The more advanced versions have context memories (look up RAG vector databases) that learn the definition of a bunch of nouns and instead of the previous conversation, it sees the word "aglat" and injects the phrase "an aglat is the plastic thing at the end of a shoelace" into the context window.

[–] [email protected] 1 points 4 months ago (1 children)

I did this as two separated conversations exactly to avoid the "context" window. It shows that the LLM in question (ChatGPT 3.5, as provided by DDG) has the information necessary to correctly output the second answer, but lacks the reasoning to do so.

If I did this as a single conversation, it would only prove that it has a "context" window.

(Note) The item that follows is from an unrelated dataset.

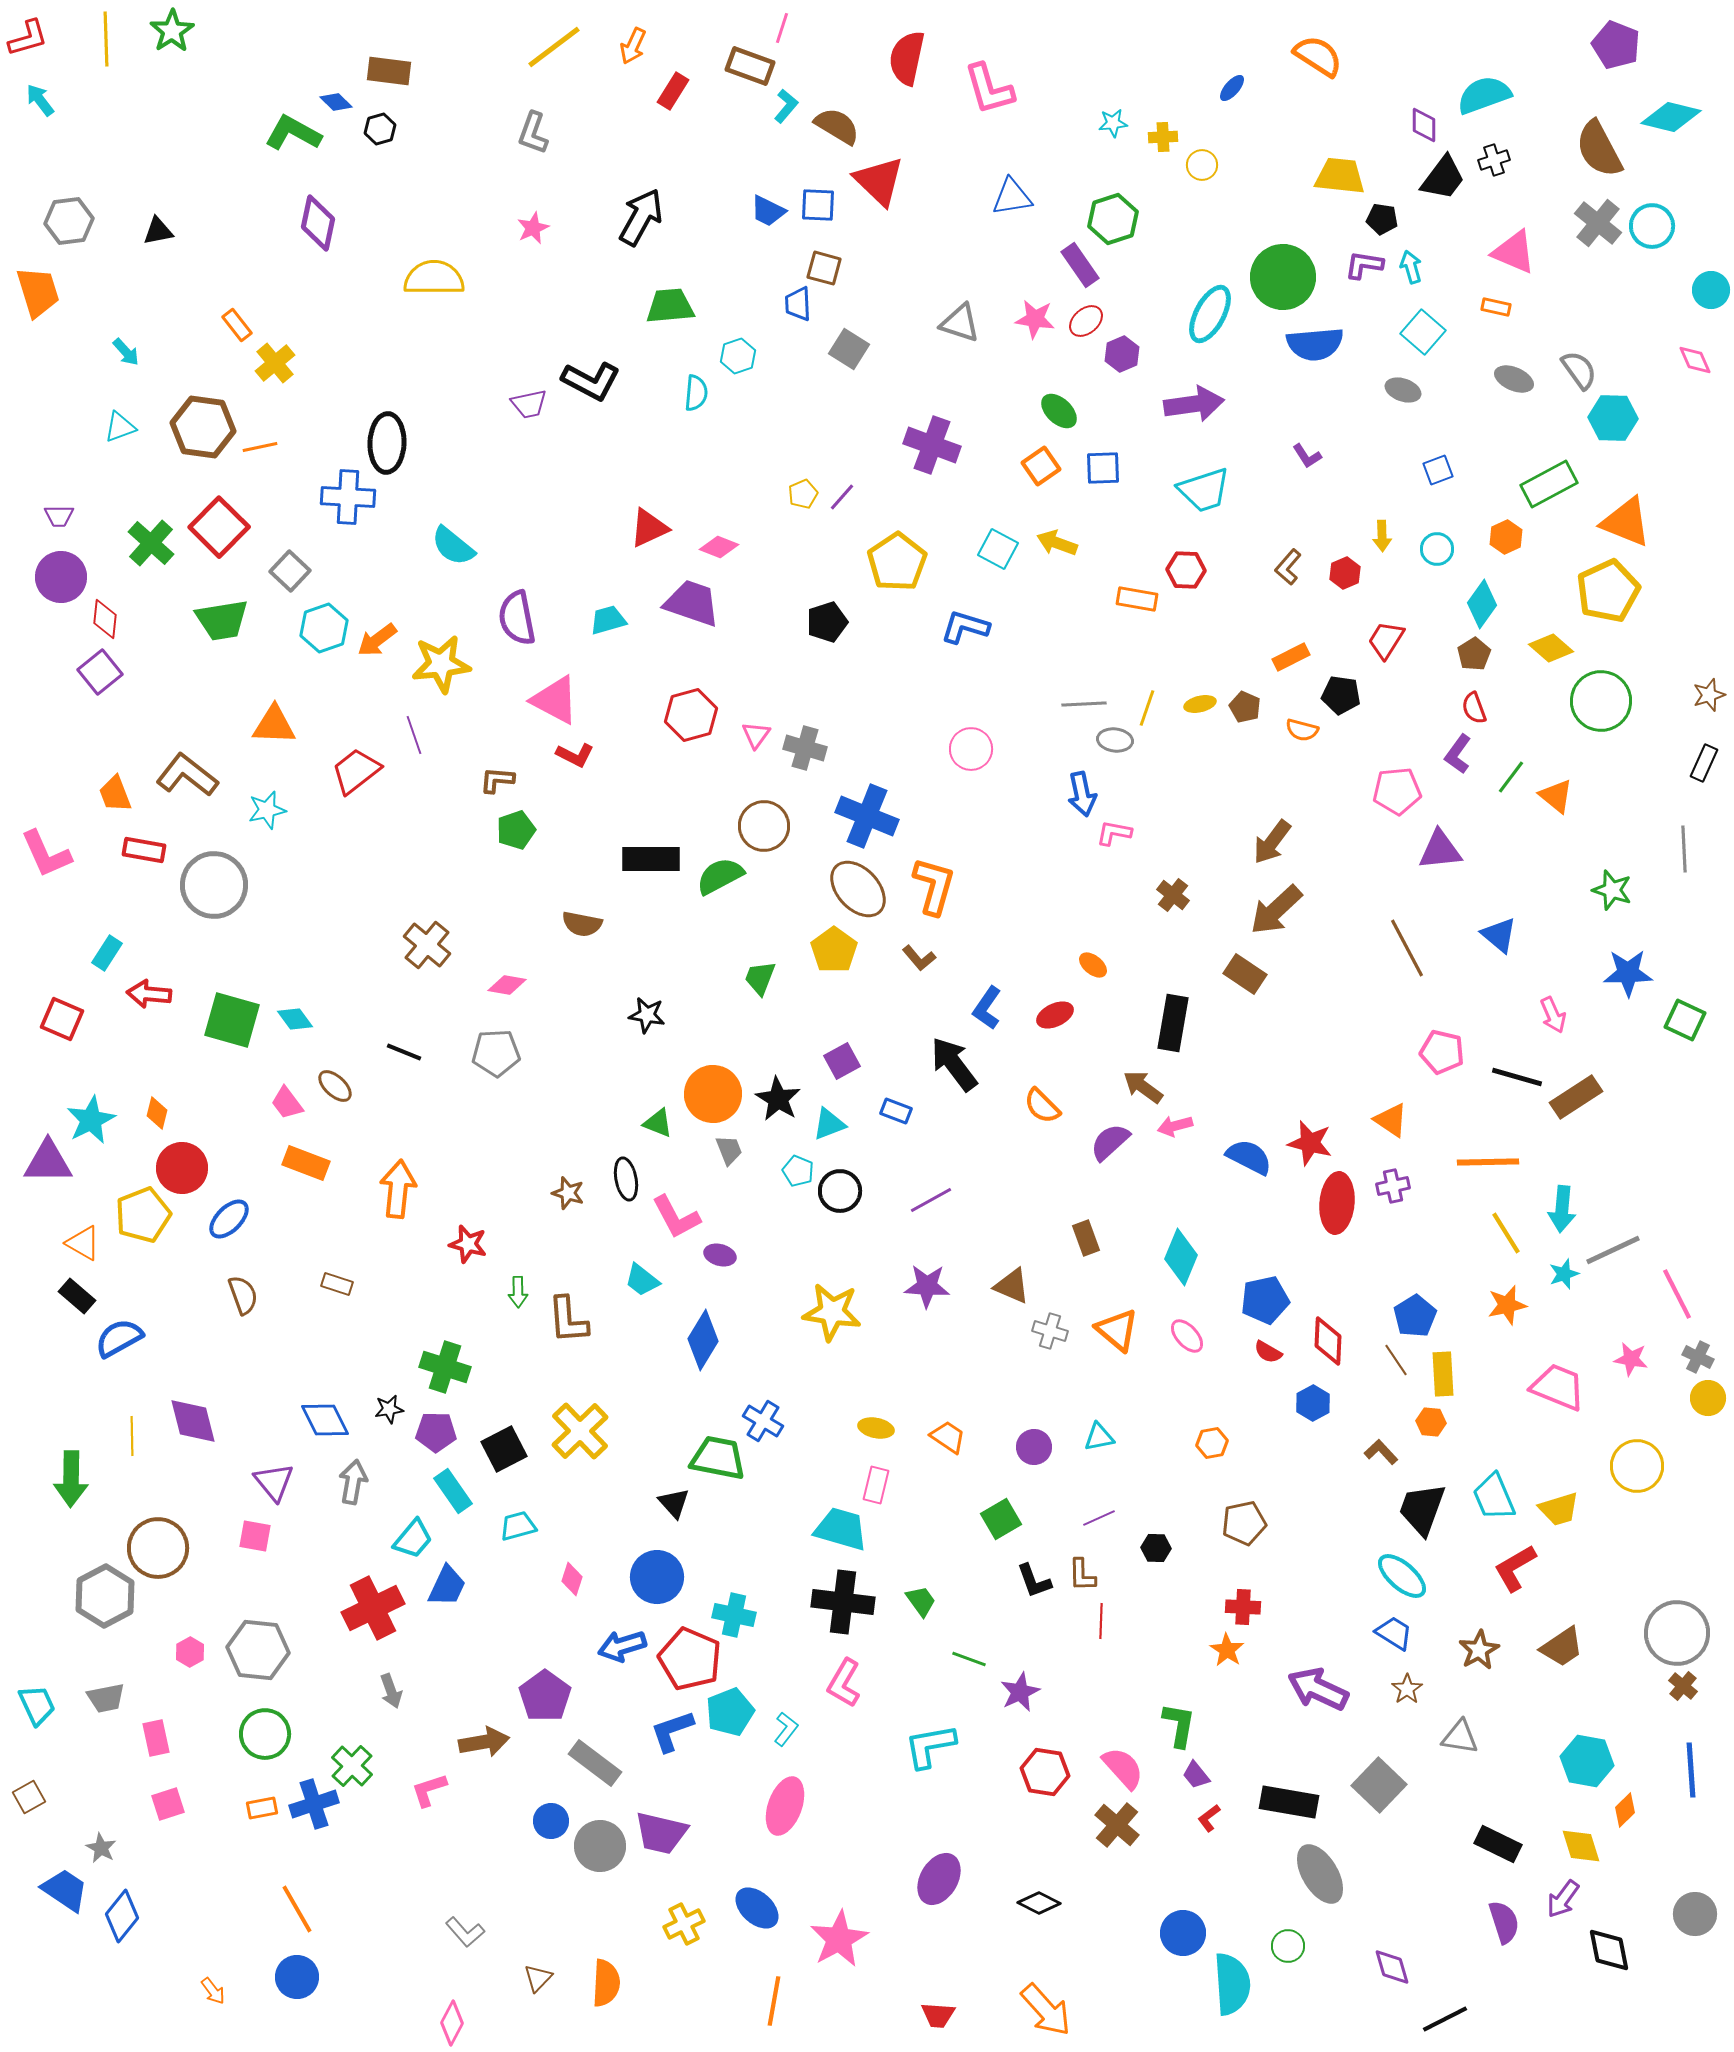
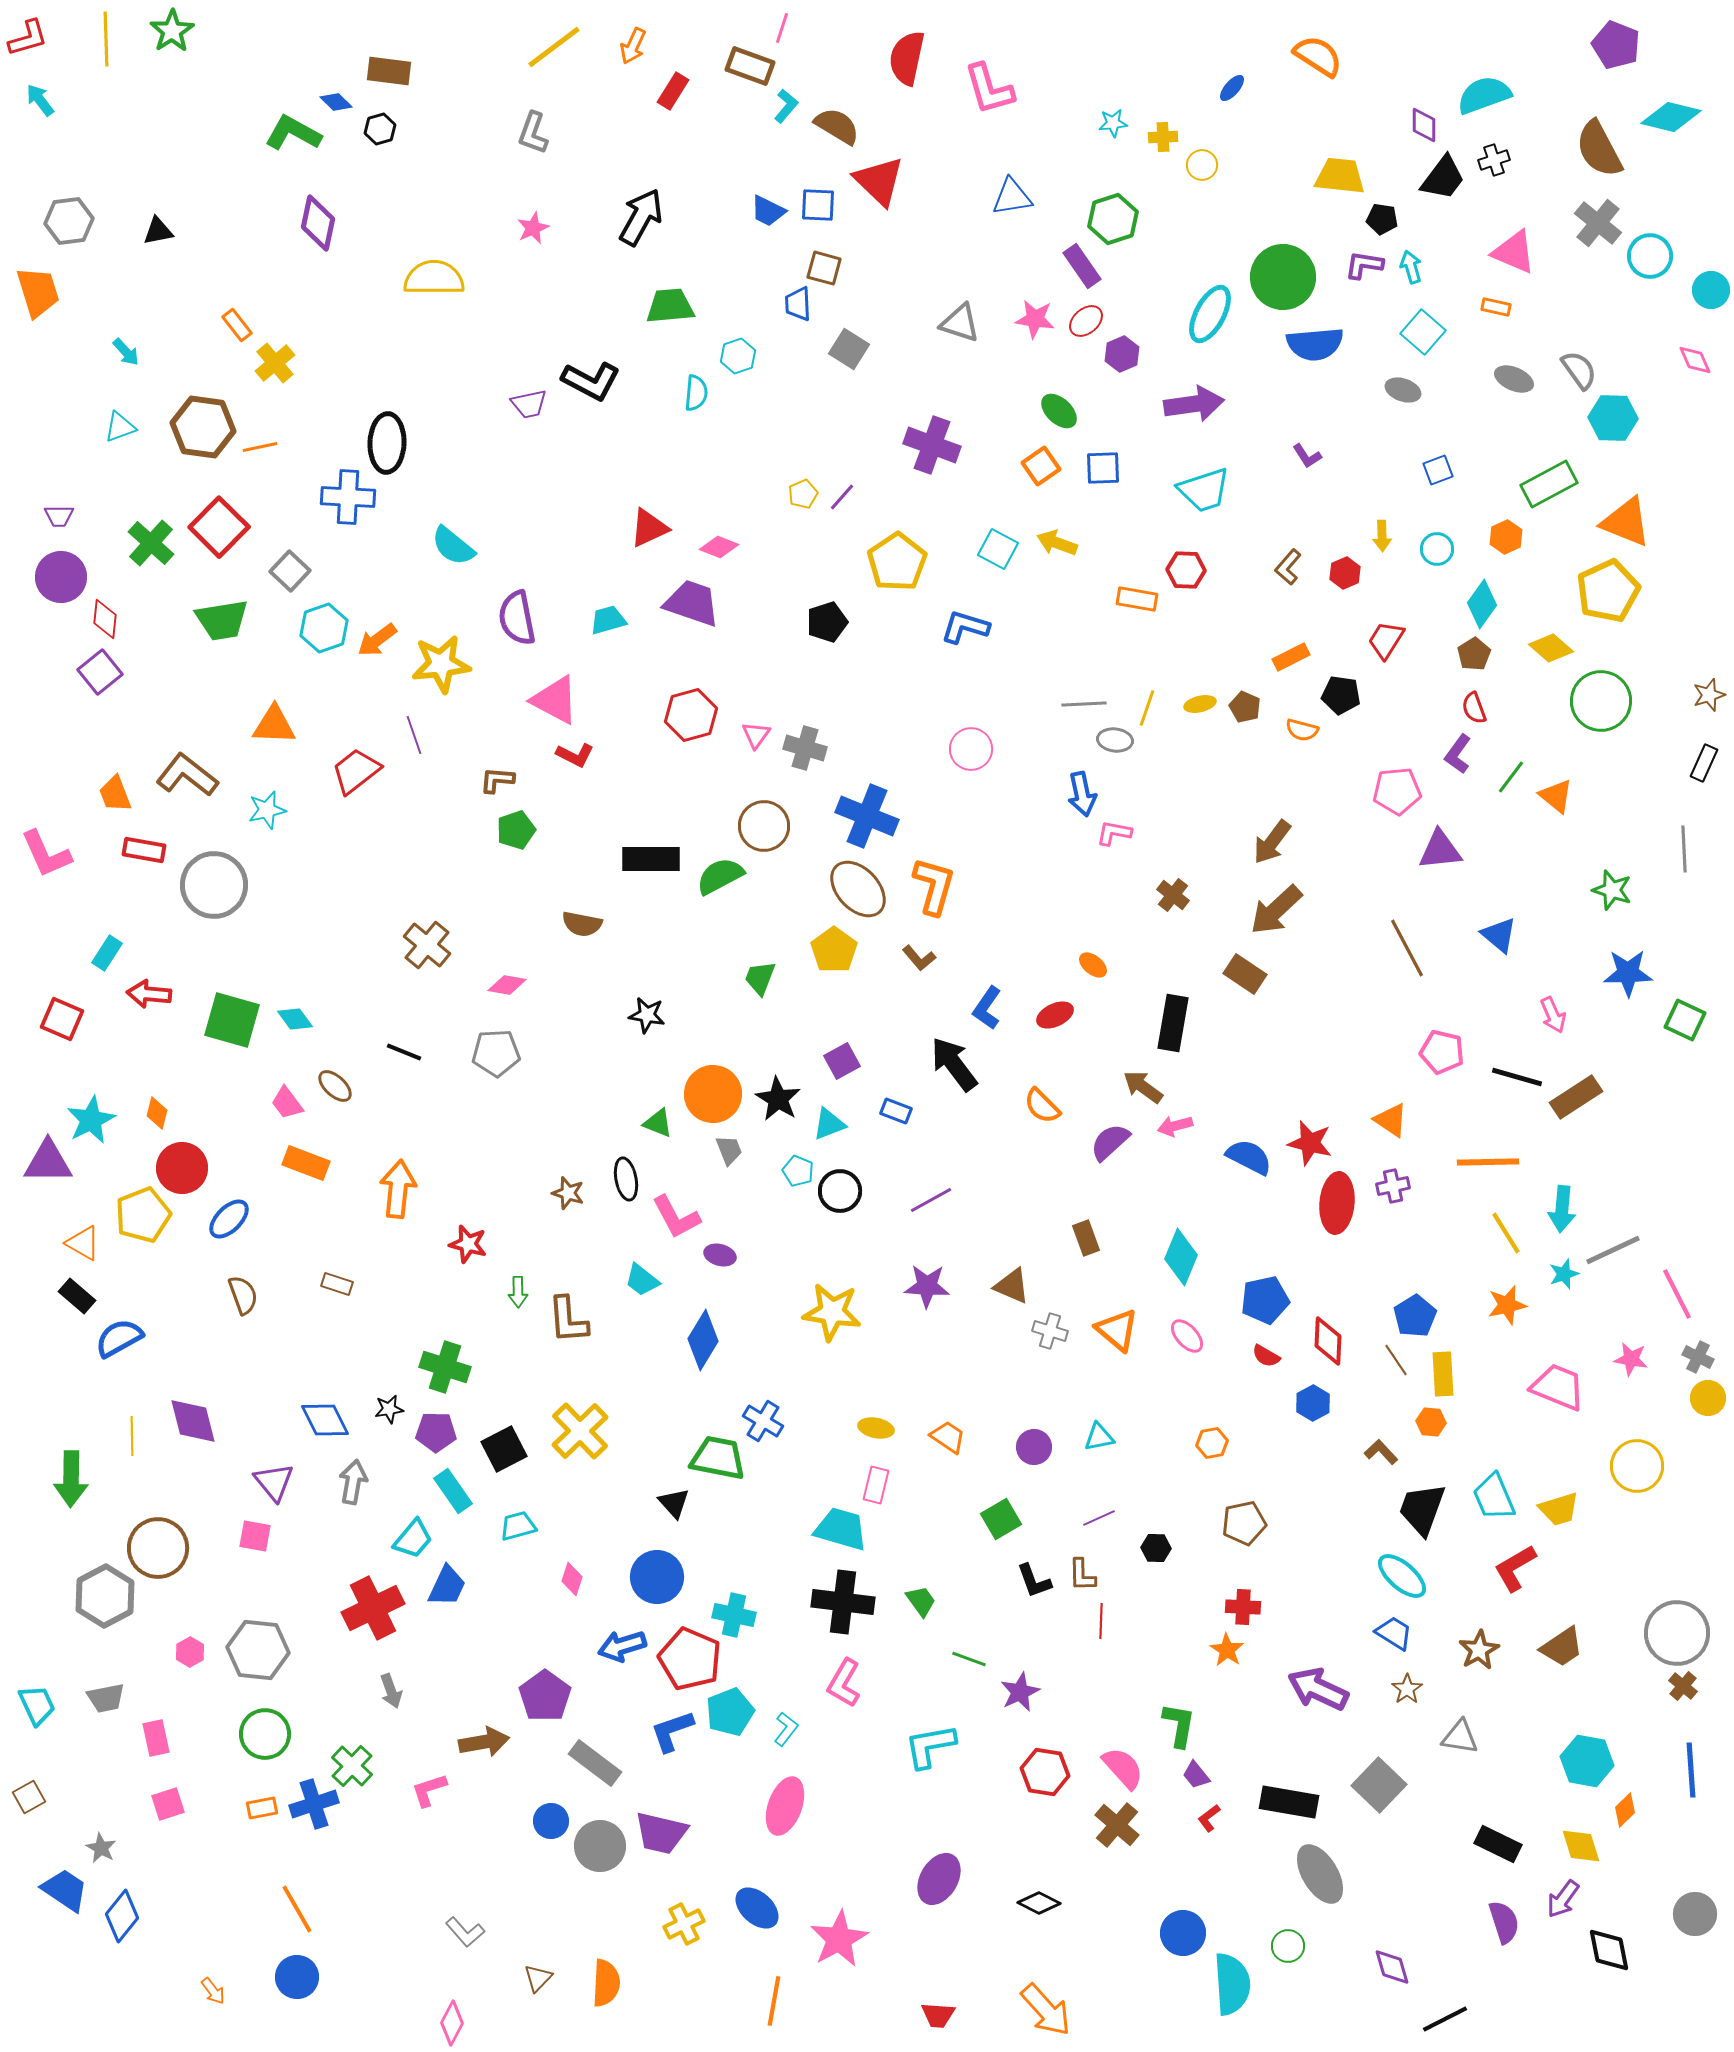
cyan circle at (1652, 226): moved 2 px left, 30 px down
purple rectangle at (1080, 265): moved 2 px right, 1 px down
red semicircle at (1268, 1352): moved 2 px left, 4 px down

[–] [email protected] 6 points 4 months ago (6 children)

So if I asked you something at two different times in your life, the first time you knew the answer, and the second time you had forgotten our first conversation, that proves you are not a reasoning intelligence?

Seems kind of disingenuous to say "the key to reasoning is memory", then set up a scenario where an AI has no memory to prove it can't reason.